Monday, May 14, 2012

Tariffs & The Civil War

It became rather fashionable starting around the 1920s to ascribe the Civil War to the question of protective tariffs.  Partly this was because Marxian analysis (as opposed to Karl Marx himself) engaged in a reductionistic understanding of all of human history to economic interests.  Ending slavery, especially with the moral tone the abolitionists used, could not possibly be the reason; it had to be something more fundamentally economic in nature.  (And some libertarian ideologues have therefore started making excuses for why the South was really a proto-libertarian society.)

I have seen a number of secession ordinances around the web that give the threat of ending slavery as the reason for states to secede--but only a few state secession ordinances are usually listed.  Here is an 1893 book that lists all of the state secession ordinances.  Only some of them list slavery--but the other give no specific reasons.  And none of them mention tariffs.  This is hardly conclusive proof--but you would think if tariffs were the issue, or even a significant issue that at least one state would have mentioned it.

There was discussion of this once the war was well under way, but this 1863 book argues that since the South had actually been on the side of protective tariffs for some products in 1857, it was certainly not a genuinely pro-free market motivation.  At least some contemporary works argue that the tariff claim was manufactured for the purpose of promoting the Confederacy in Europe.

1 comment:

  1. Causes of the Civil War has fairly comprehensive collection of secessionist documents, including the secession resolutions and Declarations of Causes.

    As to the actual relevance of the issue: the Republican position on tariffs in 1860 was practically identical with the position of the defunct Whig Party. Henry Clay, a protective tariff advocate, was the Whig candidate in 1844.

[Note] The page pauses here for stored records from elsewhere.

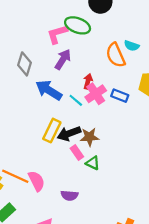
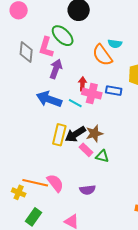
green ellipse: (78, 25) -> (63, 36), turned 35
pink L-shape: (57, 34) -> (46, 47), turned -45
gray diamond: (24, 64) -> (26, 52), moved
pink cross: (96, 94) -> (92, 94), turned -30

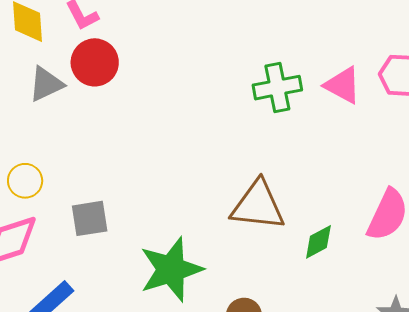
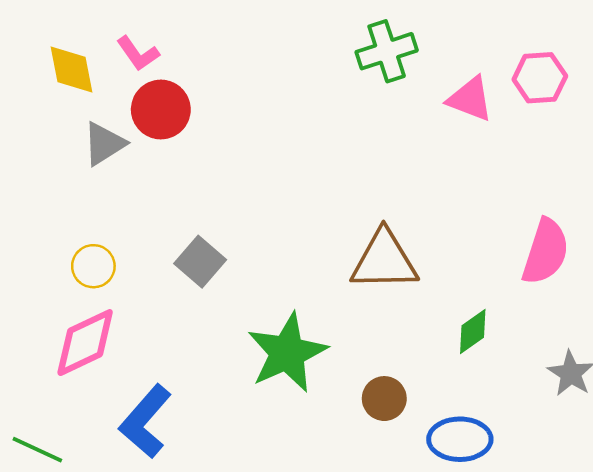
green cross: (277, 88) -> (387, 51), moved
gray square: (90, 218) -> (200, 262), moved, turned -33
green diamond: (318, 242) -> (473, 332), moved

    Clay got 48.5% of the popular vote in slave states (with a minimum of 37%), and carried four of them.

    Lincoln (a Whig until 1854) was a great admirer of Clay. Running on the same tariff plank in 1860, Lincoln got 2.1% of the slave state vote - none at all in nine of them.

    A more telling item is a comment made by John Calhoun during the Nullification Crisis of 1832, which was nominally over the "Tariff of Abominatons".

    Calhoun wrote to a friend that the fight over the tariff was really a skirmish on the outworks of state sovereignty - the "citadel" was slavery.